Cold Fingers and Toes? Here’s What May Be Causing It
From time to time, we all get cold fingers and toes, but what if this happens more often than you’d like? If you feel like your extremities are frequently going cold, you may be suffering from an underlying medical condition.
This article will address what may be causing cold fingers and toes and what you can do to counteract it.
Why Do I Have Cold Fingers and Toes?
You may feel that your extremities get numb and lose their sense of touch, but having cold fingers and toes can be relatively harmless.
A common condition called Raynaud’s Disease is likely to be the problem. Over 20% of adults worldwide are affected by this disease. This disease causes small blood vessels in the fingers and toes to tighten and close up, creating blood flow issues and temperature issues. It’s not only an issue that can directly affect you indoors but also while exposed to the outdoor elements. Many individuals are most impacted during colder weather days.
However, in some cases, these symptoms can be an early sign of Rheumatoid Arthritis, Peripheral Artery Disease, Hypothyroidism, Raynaud’s Disease, Vitamin B-12 deficiency, Thrombosis, and Anemia.
What Can You Do About Cold Fingers and Toes?

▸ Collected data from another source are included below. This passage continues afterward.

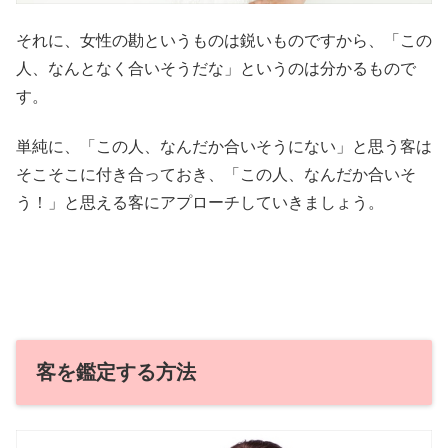
それに、女性の勘というものは鋭いものですから、「この
人、なんとなく合いそうだな」というのは分かるもので
す。
単純に、「この人、なんだか合いそうにない」と思う客は
そこそこに付き合っておき、「この人、なんだか合いそ
う！」と思える客にアプローチしていきましょう。
客を鑑定する方法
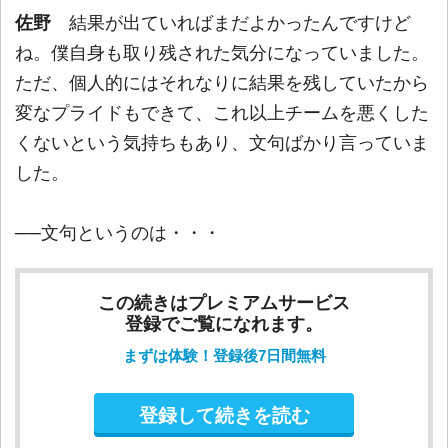
佐野
結果が出ていればまだよかったんですけど
ね。僕自身も取り残された気分になっていました。
ただ、個人的にはそれなりに結果を残していたから
変なプライドもできて、これ以上チームを悪くした
くないという気持ちもあり、文句ばかり言っていま
した。
──文句というのは・・・
この続きはプレミアムサービス
登録でご覧になれます。
まずは体験！登録後7日間無料
登録して続きを読む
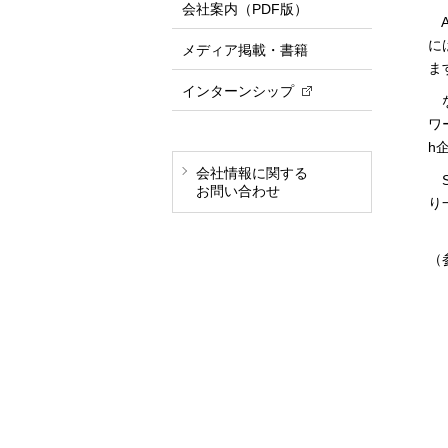
会社案内（PDF版）
A
に
メディア掲載・書籍
ま
インターンシップ
な
ワ
h
会社情報に関する
S
お問い合わせ
り
（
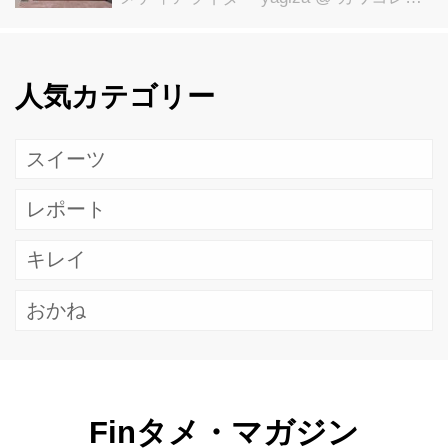
人気カテゴリー
スイーツ
レポート
キレイ
おかね
Finタメ・マガジン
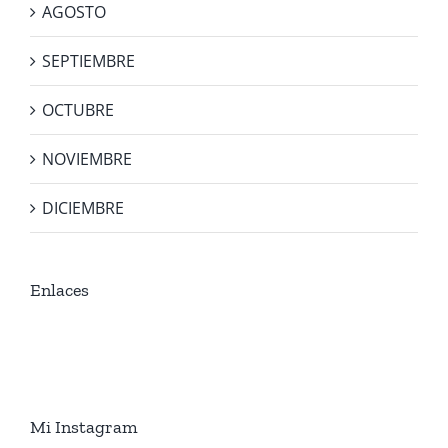
AGOSTO
SEPTIEMBRE
OCTUBRE
NOVIEMBRE
DICIEMBRE
Enlaces
Mi Instagram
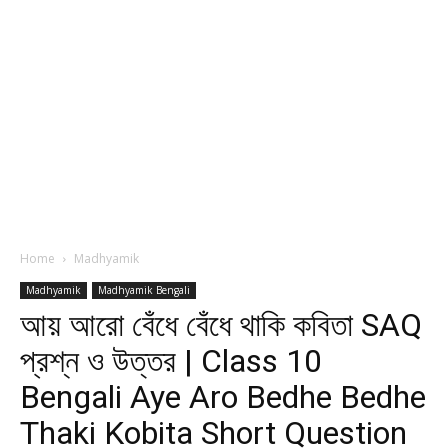
Home
Madhyamik
Madhyamik
Madhyamik Bengali
আয় আরো বেঁধে বেঁধে থাকি কবিতা SAQ
প্রশ্ন ও উত্তর | Class 10
Bengali Aye Aro Bedhe Bedhe
Thaki Kobita Short Question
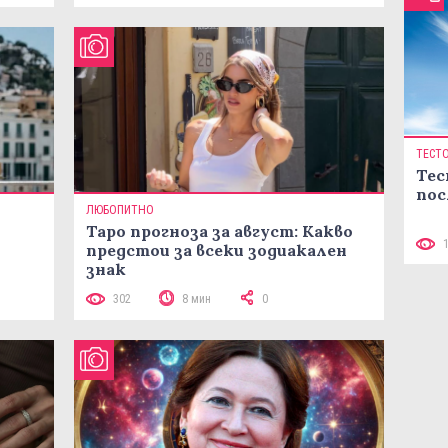
ТЕСТ
Тес
пос
ЛЮБОПИТНО
Таро прогноза за август: Какво
предстои за всеки зодиакален
знак
302
8 мин
0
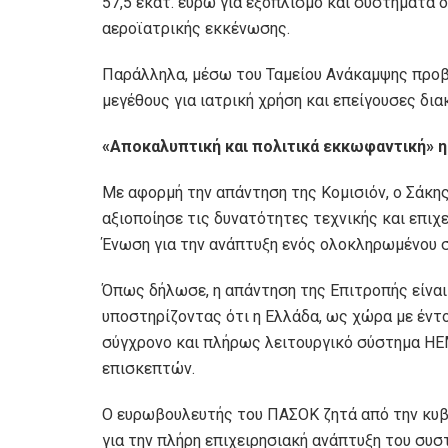
57,5 εκατ. ευρώ για εξοπλισμό και συστήματα 
αεροϊατρικής εκκένωσης.
Παράλληλα, μέσω του Ταμείου Ανάκαμψης προβ
μεγέθους για ιατρική χρήση και επείγουσες δια
«
Α
ποκαλυπτική και πολιτικά εκκωφαντική»
η
Με αφορμή την απάντηση της Κομισιόν, ο Σάκη
αξιοποίησε τις δυνατότητες τεχνικής και επι
Ένωση για την ανάπτυξη ενός ολοκληρωμένου 
Όπως δήλωσε, η απάντηση της Επιτροπής είναι
υποστηρίζοντας ότι η Ελλάδα, ως χώρα με έντο
σύγχρονο και πλήρως λειτουργικό σύστημα HE
επισκεπτών.
Ο ευρωβουλευτής του ΠΑΣΟΚ ζητά από την κυβ
για την πλήρη επιχειρησιακή ανάπτυξη του συ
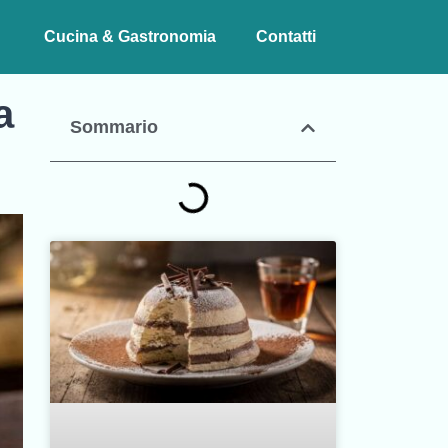
Cucina & Gastronomia
Contatti
a
Sommario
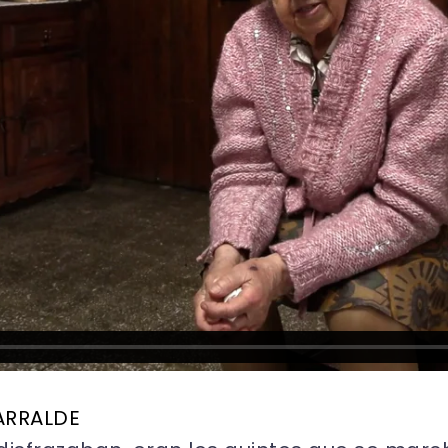
ARRALDE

Treatment of Raynaud’s Disease can be as simple as not exposing yourself to cold environments that will cause your hands and feet to spasms. You may be enticed to use a pair of socks or hand warmers to prevent cold fingers and toes, but not everyone has those items available at all times. Not only is it a bother to carry around gloves, but it does not direct the root cause of the issue. In this case, medications are the next go-to solution.
The clear answer is to get a doctor to assess your symptoms. In the case you have already visited your primary care physician, they probably prescribed you an oral medication to help open small blood vessels located in your fingers and toes. These medications dilate the blood vessels to allow more blood flow throughout the affected areas. Many of these drugs will not only alleviate your condition of cold fingers and toes but also help with healing skin ulcers.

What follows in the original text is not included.